I have had lots of trouble with SanDisk CF disks. So much so that I have
given up on them and am using an alternative IDE solid state drive
(M-Systems IDE Plus - seems to work, I'm getting 8MB/sec from hdparm
-tT).

Have you tried "hdc=flash"?

If you search for "flash" in the IDE code you will find cryptic comments
about flash drives not properly implementing standards.

Good luck!
Michael

2003-11-24 11:07:49

by Karl Pitrich

[permalink] [raw]
Subject: Re: New model of SanDisk compact flash not working

On Mon, 2003-11-24 at 09:32, gmlinux wrote:

> I also get the following boot messages, which were not present on the
> old model:
> hdc: task_no_data_intr: status=0x51 { DriveReady SeekComplete Error }
> hdc: task_no_data_intr: error=0x04 { DriveStatusError }

try building a kernel with CONFIG_IDEDISK_MULTI_MODE
and use 'hda=noprobe' on the kernel command line.

/ karl

2003-11-25 09:41:38

by gmlinux

[permalink] [raw]
Subject: RE: New model of SanDisk compact flash not working

I seem to have sorted out the problem.

It was definately a dma problem causing the hang, confirmed by Peter
Missel, thanks Peter. See the quote below:
"DMA not being part of the CF standard yet, SanDisk and IBM are a bit
ahead
of the game. The problem you're running into is that the vast majority
of
CF-IDE adapters do not connect the DMA request and grant signals. Hence,
the
system BIOS and OS drivers see a DMA capable drive on a DMA capable IDE
channel, and set things up to use DMA. Instant hang - you know that
already."

It seems the adaptor is missing a few hardware lines, confirmed on my
side.
I can get the drive up with an "ide=nodma".

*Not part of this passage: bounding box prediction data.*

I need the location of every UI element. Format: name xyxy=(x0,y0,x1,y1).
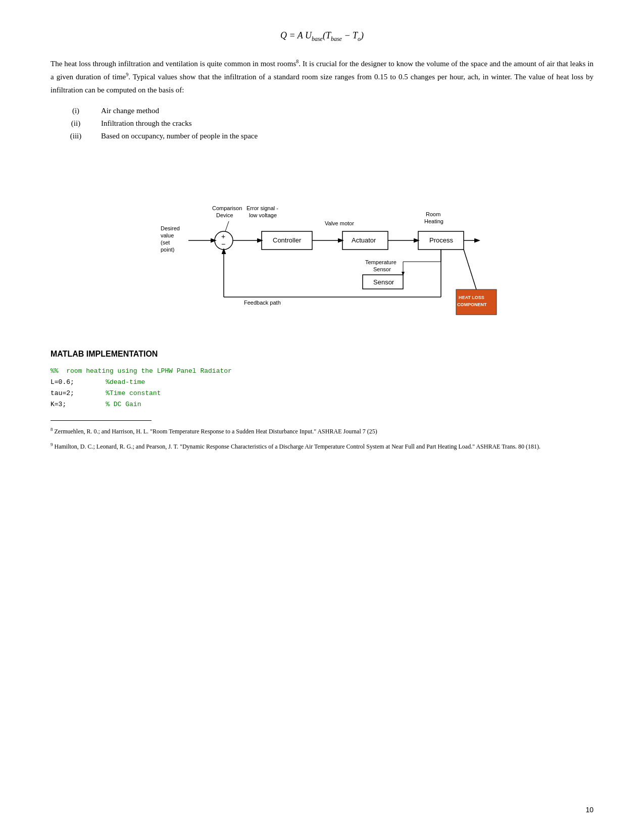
page-number: 10 xyxy=(585,806,593,814)
para-text-1: The heat loss through infiltration and v… xyxy=(51,60,593,94)
svg-text:Sensor: Sensor xyxy=(373,266,391,272)
ref-9: 9 xyxy=(126,72,128,77)
svg-text:Comparison: Comparison xyxy=(212,205,242,211)
list-content-ii: Infiltration through the cracks xyxy=(101,119,593,128)
ref-8: 8 xyxy=(296,59,299,64)
list-label-i: (i) xyxy=(51,107,101,115)
svg-text:value: value xyxy=(161,232,174,238)
svg-text:Device: Device xyxy=(216,212,233,218)
equation-block: Q = A Ubase(Tbase − To) xyxy=(51,30,593,43)
svg-line-40 xyxy=(464,250,476,289)
svg-text:Heating: Heating xyxy=(424,218,443,224)
footnote-8: 8 Zermuehlen, R. 0.; and Harrison, H. L.… xyxy=(51,426,593,436)
matlab-heading: MATLAB IMPLEMENTATION xyxy=(51,350,593,359)
list-content-i: Air change method xyxy=(101,107,593,115)
list-label-iii: (iii) xyxy=(51,132,101,140)
svg-text:COMPONENT: COMPONENT xyxy=(457,302,487,307)
svg-text:Actuator: Actuator xyxy=(352,236,376,244)
body-paragraph: The heat loss through infiltration and v… xyxy=(51,57,593,97)
svg-text:+: + xyxy=(221,232,225,240)
svg-text:Valve motor: Valve motor xyxy=(325,220,354,226)
code-line-3: tau=2; %Time constant xyxy=(51,389,161,397)
svg-text:Sensor: Sensor xyxy=(373,278,394,286)
list-item: (ii) Infiltration through the cracks xyxy=(51,119,593,128)
svg-text:Process: Process xyxy=(429,236,453,244)
footnote-9-num: 9 xyxy=(51,442,53,447)
code-line-4: K=3; % DC Gain xyxy=(51,401,141,408)
svg-text:low voltage: low voltage xyxy=(249,212,277,218)
formula-text: Q = A Ubase(Tbase − To) xyxy=(280,30,364,40)
footnote-8-num: 8 xyxy=(51,427,53,432)
svg-text:Controller: Controller xyxy=(273,236,302,244)
code-line-1: %% room heating using the LPHW Panel Rad… xyxy=(51,367,232,375)
control-diagram: Desired value (set point) + − Comparison… xyxy=(145,156,499,327)
svg-line-10 xyxy=(225,221,229,231)
list-content-iii: Based on occupancy, number of people in … xyxy=(101,132,593,140)
code-line-2: L=0.6; %dead-time xyxy=(51,378,145,386)
diagram-container: Desired value (set point) + − Comparison… xyxy=(145,156,499,329)
footnote-divider xyxy=(51,420,152,421)
list-item: (iii) Based on occupancy, number of peop… xyxy=(51,132,593,140)
svg-text:point): point) xyxy=(161,247,175,253)
svg-text:Temperature: Temperature xyxy=(365,259,397,265)
svg-text:(set: (set xyxy=(161,239,170,246)
footnote-9: 9 Hamilton, D. C.; Leonard, R. G.; and P… xyxy=(51,441,593,452)
matlab-section: MATLAB IMPLEMENTATION %% room heating us… xyxy=(51,350,593,410)
svg-text:Room: Room xyxy=(426,211,440,217)
code-block: %% room heating using the LPHW Panel Rad… xyxy=(51,366,593,410)
list-item: (i) Air change method xyxy=(51,107,593,115)
svg-text:HEAT LOSS: HEAT LOSS xyxy=(459,295,484,300)
list-section: (i) Air change method (ii) Infiltration … xyxy=(51,107,593,140)
list-label-ii: (ii) xyxy=(51,119,101,128)
svg-text:−: − xyxy=(221,240,225,248)
svg-text:Feedback path: Feedback path xyxy=(244,300,281,306)
svg-text:Error signal -: Error signal - xyxy=(246,205,278,211)
svg-text:Desired: Desired xyxy=(161,225,180,231)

The drive is still unusable, unable to read or write from it. However,
if I "dd" an image from the previous version of drive, in otherwords
creating the partition and filesystem etc, the drive seems to work okay.
Maybe the default filesystem that comes on the drive was causing some
issues.

Other than that I think we will just have to wait for the hardware
adaptor to catch up with the flash technology.